## ACTIVITY
Taking the line with "Organizátori: Naše talenty" as the first and the line with "Trenčín 2026 a" as the last, set down exactly every line in that range from the entries below, and no more.

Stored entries
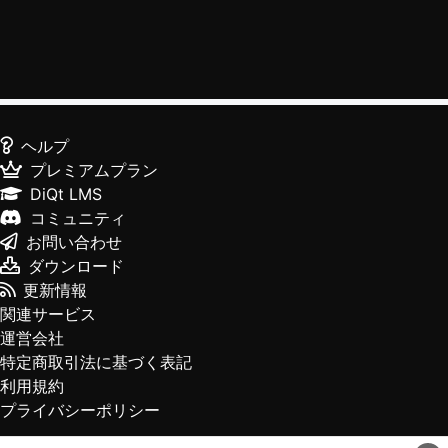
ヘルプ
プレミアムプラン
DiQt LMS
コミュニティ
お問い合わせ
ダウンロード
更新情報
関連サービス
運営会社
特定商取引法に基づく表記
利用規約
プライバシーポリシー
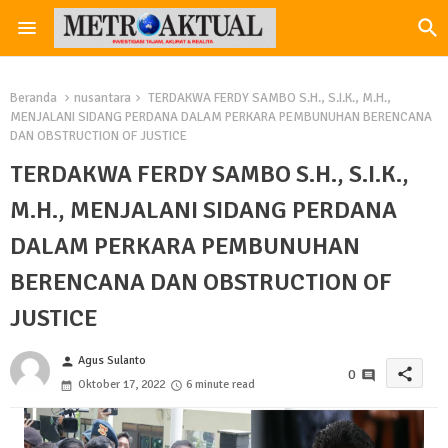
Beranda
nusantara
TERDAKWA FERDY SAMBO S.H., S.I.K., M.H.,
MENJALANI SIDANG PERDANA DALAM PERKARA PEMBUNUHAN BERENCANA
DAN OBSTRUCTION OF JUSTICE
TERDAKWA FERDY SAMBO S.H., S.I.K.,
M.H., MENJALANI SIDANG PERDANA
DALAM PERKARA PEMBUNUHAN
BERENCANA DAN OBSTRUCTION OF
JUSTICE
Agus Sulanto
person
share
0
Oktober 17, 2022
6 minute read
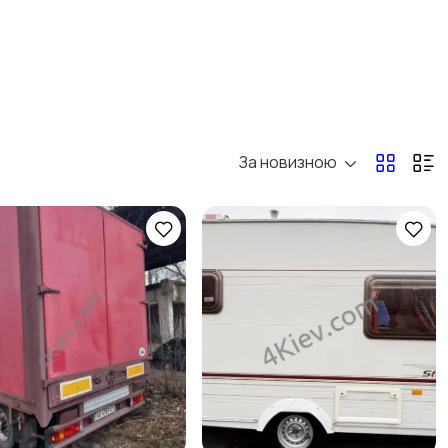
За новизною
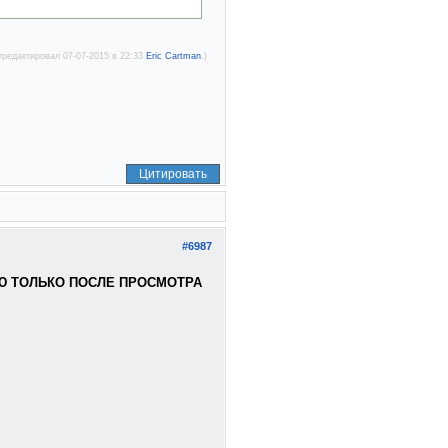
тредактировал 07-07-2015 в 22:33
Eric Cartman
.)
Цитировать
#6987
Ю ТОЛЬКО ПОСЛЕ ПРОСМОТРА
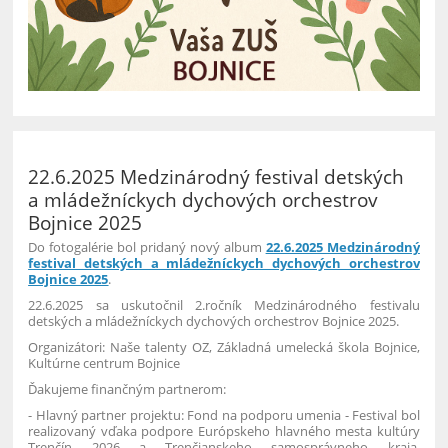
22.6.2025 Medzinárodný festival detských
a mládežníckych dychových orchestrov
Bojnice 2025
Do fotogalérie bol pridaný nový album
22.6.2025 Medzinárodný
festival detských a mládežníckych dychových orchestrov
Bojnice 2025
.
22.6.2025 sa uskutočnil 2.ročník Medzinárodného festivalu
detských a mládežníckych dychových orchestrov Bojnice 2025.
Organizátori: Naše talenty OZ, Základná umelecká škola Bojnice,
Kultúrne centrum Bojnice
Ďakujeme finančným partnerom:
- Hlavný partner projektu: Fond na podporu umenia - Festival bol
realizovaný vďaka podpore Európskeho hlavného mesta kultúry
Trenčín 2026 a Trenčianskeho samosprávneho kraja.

* * *

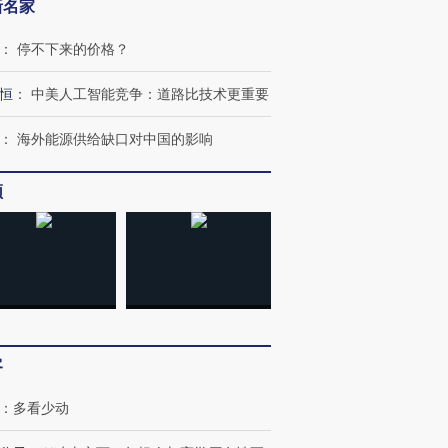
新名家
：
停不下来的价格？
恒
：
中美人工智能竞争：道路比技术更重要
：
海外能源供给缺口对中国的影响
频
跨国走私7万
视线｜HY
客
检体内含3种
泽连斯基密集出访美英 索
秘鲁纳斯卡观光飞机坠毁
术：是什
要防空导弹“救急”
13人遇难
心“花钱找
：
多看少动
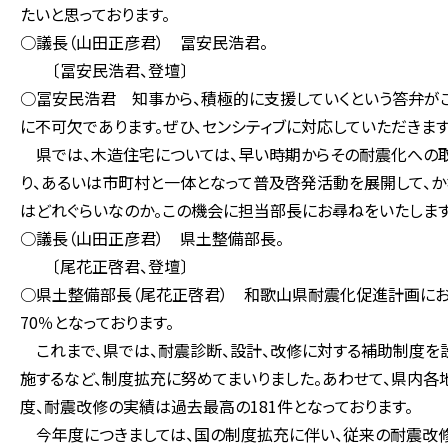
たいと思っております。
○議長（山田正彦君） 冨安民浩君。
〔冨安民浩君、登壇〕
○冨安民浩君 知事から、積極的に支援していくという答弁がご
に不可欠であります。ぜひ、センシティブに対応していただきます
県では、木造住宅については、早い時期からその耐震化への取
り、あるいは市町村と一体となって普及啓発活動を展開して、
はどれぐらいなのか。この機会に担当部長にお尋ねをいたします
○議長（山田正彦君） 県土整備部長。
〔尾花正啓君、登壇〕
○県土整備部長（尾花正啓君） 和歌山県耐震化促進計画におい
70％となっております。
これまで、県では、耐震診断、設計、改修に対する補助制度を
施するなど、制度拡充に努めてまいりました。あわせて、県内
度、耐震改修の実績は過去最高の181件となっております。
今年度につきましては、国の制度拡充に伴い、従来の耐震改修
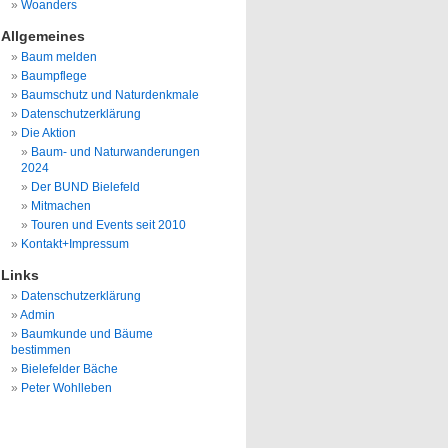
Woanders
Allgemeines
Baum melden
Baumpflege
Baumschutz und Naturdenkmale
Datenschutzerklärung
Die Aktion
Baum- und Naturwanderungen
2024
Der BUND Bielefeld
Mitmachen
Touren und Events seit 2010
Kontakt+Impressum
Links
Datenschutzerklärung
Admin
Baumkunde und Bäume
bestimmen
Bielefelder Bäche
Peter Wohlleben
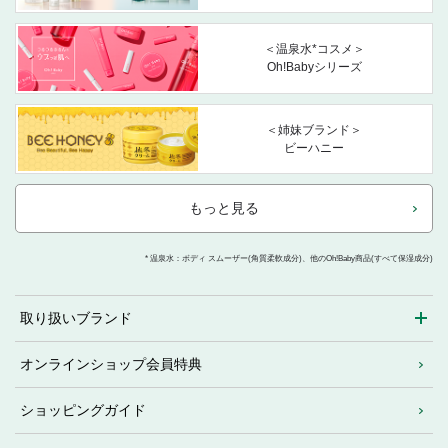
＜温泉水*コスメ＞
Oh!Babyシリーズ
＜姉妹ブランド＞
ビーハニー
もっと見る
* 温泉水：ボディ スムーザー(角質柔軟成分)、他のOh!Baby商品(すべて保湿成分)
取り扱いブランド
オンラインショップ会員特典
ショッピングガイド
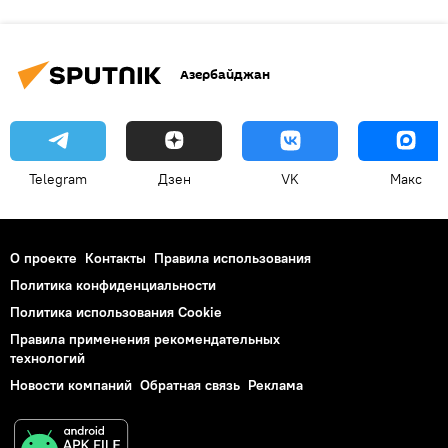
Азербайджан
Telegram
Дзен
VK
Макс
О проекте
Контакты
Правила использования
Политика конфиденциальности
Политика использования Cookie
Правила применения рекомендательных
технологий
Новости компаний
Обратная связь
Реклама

* * *

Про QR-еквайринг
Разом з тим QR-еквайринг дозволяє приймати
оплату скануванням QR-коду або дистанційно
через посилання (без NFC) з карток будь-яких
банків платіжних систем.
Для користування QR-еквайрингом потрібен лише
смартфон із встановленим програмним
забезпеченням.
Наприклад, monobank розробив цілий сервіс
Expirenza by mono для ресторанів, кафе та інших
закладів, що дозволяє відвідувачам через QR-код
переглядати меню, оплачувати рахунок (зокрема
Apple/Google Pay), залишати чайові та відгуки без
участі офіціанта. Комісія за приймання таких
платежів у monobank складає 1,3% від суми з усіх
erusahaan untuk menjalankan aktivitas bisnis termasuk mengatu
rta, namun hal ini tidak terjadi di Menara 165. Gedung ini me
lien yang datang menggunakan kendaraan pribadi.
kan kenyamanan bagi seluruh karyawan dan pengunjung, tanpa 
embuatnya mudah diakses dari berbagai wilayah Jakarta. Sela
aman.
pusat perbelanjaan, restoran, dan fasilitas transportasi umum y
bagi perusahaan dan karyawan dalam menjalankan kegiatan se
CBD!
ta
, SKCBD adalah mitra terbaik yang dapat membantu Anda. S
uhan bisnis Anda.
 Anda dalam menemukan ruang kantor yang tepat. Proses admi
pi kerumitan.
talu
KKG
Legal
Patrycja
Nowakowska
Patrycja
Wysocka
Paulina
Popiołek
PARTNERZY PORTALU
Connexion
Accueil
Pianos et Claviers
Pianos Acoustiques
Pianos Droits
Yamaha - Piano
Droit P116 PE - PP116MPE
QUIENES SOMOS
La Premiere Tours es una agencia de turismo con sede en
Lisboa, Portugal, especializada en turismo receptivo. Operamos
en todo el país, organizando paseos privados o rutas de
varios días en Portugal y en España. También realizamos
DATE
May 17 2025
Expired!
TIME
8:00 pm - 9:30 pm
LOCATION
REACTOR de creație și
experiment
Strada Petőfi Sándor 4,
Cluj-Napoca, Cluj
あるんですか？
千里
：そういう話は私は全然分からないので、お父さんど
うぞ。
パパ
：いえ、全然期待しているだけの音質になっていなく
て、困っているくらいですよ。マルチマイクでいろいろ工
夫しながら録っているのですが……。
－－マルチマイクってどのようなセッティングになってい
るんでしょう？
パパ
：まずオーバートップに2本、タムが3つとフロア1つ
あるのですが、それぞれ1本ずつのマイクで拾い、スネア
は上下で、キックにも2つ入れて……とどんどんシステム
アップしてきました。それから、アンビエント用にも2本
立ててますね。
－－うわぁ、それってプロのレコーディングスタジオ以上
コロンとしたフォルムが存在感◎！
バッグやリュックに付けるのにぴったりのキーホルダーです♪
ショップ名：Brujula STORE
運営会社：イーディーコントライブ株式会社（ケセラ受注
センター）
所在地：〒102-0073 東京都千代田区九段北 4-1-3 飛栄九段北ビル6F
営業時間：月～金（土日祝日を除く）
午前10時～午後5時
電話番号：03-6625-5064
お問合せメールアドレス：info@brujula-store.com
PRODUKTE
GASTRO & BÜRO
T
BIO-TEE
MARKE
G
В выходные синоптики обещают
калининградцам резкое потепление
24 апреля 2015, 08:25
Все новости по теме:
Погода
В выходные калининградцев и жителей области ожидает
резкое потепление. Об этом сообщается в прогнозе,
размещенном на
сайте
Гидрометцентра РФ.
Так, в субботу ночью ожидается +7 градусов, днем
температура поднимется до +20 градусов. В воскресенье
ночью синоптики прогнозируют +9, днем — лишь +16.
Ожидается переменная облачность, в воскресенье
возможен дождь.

## RESPONSE
Organizátori: Naše talenty OZ, Základná umelecká škola Bojnice,
Kultúrne centrum Bojnice
Ďakujeme finančným partnerom:
- Hlavný partner projektu: Fond na podporu umenia - Festival bol
realizovaný vďaka podpore Európskeho hlavného mesta kultúry
Trenčín 2026 a Trenčianskeho samosprávneho kraja.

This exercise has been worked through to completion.